Showing that $\lim_{x \to 1} \left(\frac{23}{1-x^{23}}-\frac{11}{1-x^{11}} \right)=6$
Both fractions are unbounded as $x\rightarrow 1$. But if we rewrite $$\frac{23}{1-x^{23}}-\frac{11}{1-x^{11}}=\dfrac{23(1-x^{11})-11(1-x^{23})}{(1-x^{23})(1-x^{11})}=\dfrac{11x^{23}-23x^{11}+12}{1-x^{23}-x^{11}+x^{34}}$$ we can use L'Hopital since both sides tend to 0 as $x$ tends to 1. Differentiating both sides give $$\dfrac{253x^{22}-253x^{10}}{-23x^{22}-11x^{10}+34x^{33}}=253\dfrac{x^{12}-1}{-23x^{12}-11+34x^{23}}$$ Both sides still tend to 0, so we differentiate again and get $$253\dfrac{12x^{11}}{-276x^{11}+782x^{22}}$$ which tends to $$253\dfrac{12}{-276+782}=6$$
As $t\to0$, we have
$$\frac{23}{1-(1+t)^{23}}=-\frac{23}{23t+253t^2+O(t^3)}=-\frac{1}{t}\cdot\frac{1}{1+11t+O(t^2)}=-\frac{1}{t}\left(1-11t+O(t^2)\right)$$
Likewise
$$\frac{11}{1-(1+t)^{11}}=-\frac{11}{11t+55t^2+O(t^3)}=-\frac{1}{t}\cdot\frac{1}{1+5t+O(t^2)}=-\frac{1}{t}\left(1-5t+O(t^2)\right)$$
So the difference is
$$-\frac{1}{t}\left(1-11t-1+5t+O(t^2)\right)=6+O(t)$$
And your limit is $6$.
This answer does not use L'Hopital (personal taste), only a standard identity restated below, the binomial theorem, and a straightforward Taylor expansion to first order at $0$.
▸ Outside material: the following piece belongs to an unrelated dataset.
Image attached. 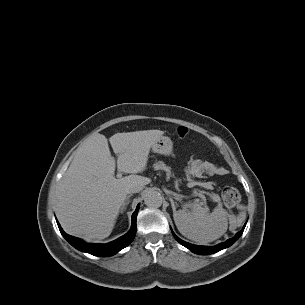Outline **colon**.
<instances>
[{"instance_id":"obj_1","label":"colon","mask_w":305,"mask_h":305,"mask_svg":"<svg viewBox=\"0 0 305 305\" xmlns=\"http://www.w3.org/2000/svg\"><path fill=\"white\" fill-rule=\"evenodd\" d=\"M188 133L187 127L181 126L177 129V135L181 139L185 138ZM222 199L227 207L234 208L240 202L241 196L239 191L234 187H226L222 191Z\"/></svg>"}]
</instances>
Using the identity $1-x^{2n+1} = (1-x)\sum_{k=0}^{2n} x^k$, we can rewrite $$\begin{align*} \frac{23}{1-x^{23}} - \frac{11}{1-x^{11}} &= \frac{1}{1-x}\left(\frac{23}{\sum_{k=0}^{22}x^k} - \frac{11}{\sum_{k=0}^{10}x^k} \right)\\ &= \frac{1}{1-x}\left(\frac{23\sum_{k=0}^{10}x^k}{\sum_{k=0}^{22}x^k\sum_{k=0}^{10}x^k} - \frac{11\sum_{k=0}^{22}x^k}{\sum_{k=0}^{10}x^k\sum_{k=0}^{22}x^k} \right)\\ &= \frac{1}{\sum_{k=0}^{10}x^k\sum_{k=0}^{22}x^k}\cdot\frac{1}{1-x}\left(23\sum_{k=0}^{10}x^k - 11\sum_{k=0}^{22}x^k \right)\\ \end{align*}$$ Let us focus on the parenthesis (the first factor converges to $\frac{1}{11\cdot 23}$ by continuity, the second is the problematic one that will be "offset" by the parenthesis).
Writing $x=1+h)$ (where we will have $h\to 0$), we get, for any fixed integer $n$, $$\begin{align*} \sum_{k=0}^{n}x^k &= \sum_{k=1}^{n}(1+h)^k = \sum_{k=1}^{n} \sum_{\ell=0}^k \binom{k}{\ell} h^\ell \\ &= \sum_{k=0}^{n}(1+kh +o(h)) \\ &= (n+1)+\frac{n(n+1)}{2}h +o(h) \end{align*}$$ when $h\to 0$, as $n$ is a constant. In particular, this implies $$\begin{align*} 23\sum_{k=0}^{10}x^k - 11\sum_{k=0}^{22}x^k &= 23\cdot 11+23\cdot \frac{11\cdot10}{2}h - 11\cdot 23-11\cdot \frac{22\cdot 23}{2}h + o(h)\\ &= 23\cdot 11\cdot (-6h) + o(h)\\ &= 23\cdot 11\cdot 6(1-x) + o(1-x) \end{align*}$$ Overall, we thus have $$\begin{align*} \frac{23}{1-x^{23}} - \frac{11}{1-x^{11}} &= \frac{23\cdot 11}{\sum_{k=0}^{10}x^k\sum_{k=0}^{22}x^k}\cdot\frac{6(1-x)+o(1-x)}{1-x} \\ &= \frac{23\cdot 11}{\sum_{k=0}^{10}x^k\sum_{k=0}^{22}x^k}\cdot (6+o(1)) \xrightarrow[x\to1]{} \frac{23\cdot 11}{23\cdot 11} \cdot 6 = 6 \end{align*}$$ as claimed.